Here are two interesting articles from economist.com about university finance, a short one, and a longer one.

Key paragraphs, from the short one (with that link again to the longer one):

There are, broadly, two models for running universities. They can be autonomous institutions, mainly dependent on private income, such as fees, donations and investments, or they can be state-financed and (as a result) state-run. America's flourishing universities exemplify the former, Europe's the latter (see article). Britain's government wants to move towards the American model. The subject of next week's rebellion is a bill that would allow English universities (Scotland and Wales are different) to charge up to £3,000 ($5,460) in tuition fees, instead of the current flat-rate £1,125. Students will borrow the money through a state-run loan scheme and pay it back once they are earning enough.
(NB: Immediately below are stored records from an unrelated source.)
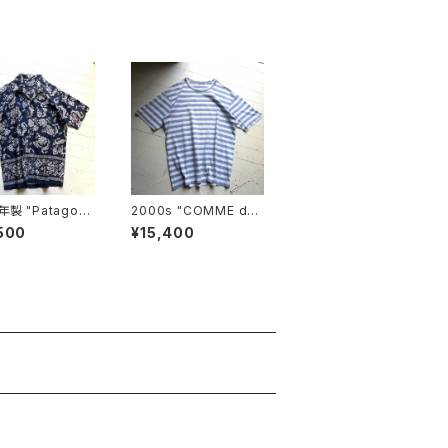
年製 "Patagoni
2000s "COMME de
taloha shirt
s GARÇONS HOMM
500
¥15,400
E" S/S boarder T-sh
irt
It is a very limited start, laced with sweeteners for students from poor backgrounds. The best universities worry that the maximum fee should be many times higher. But it reflects an important shift in thinking. First, that the new money universities need should come from graduates, rather than the general taxpayer. Second and most crucially, it abandons the egalitarian assumption that all universities are equally deserving.

The government is right to be trying to move towards the American model. The European model is a shambles. Pit they're going so slowly. That's the gist of it all.

I'm finally starting to be comfortable with what I'm supposed to think about all this. I still find it hard to stay awake but I do now know what my opinions are, and why I hold them.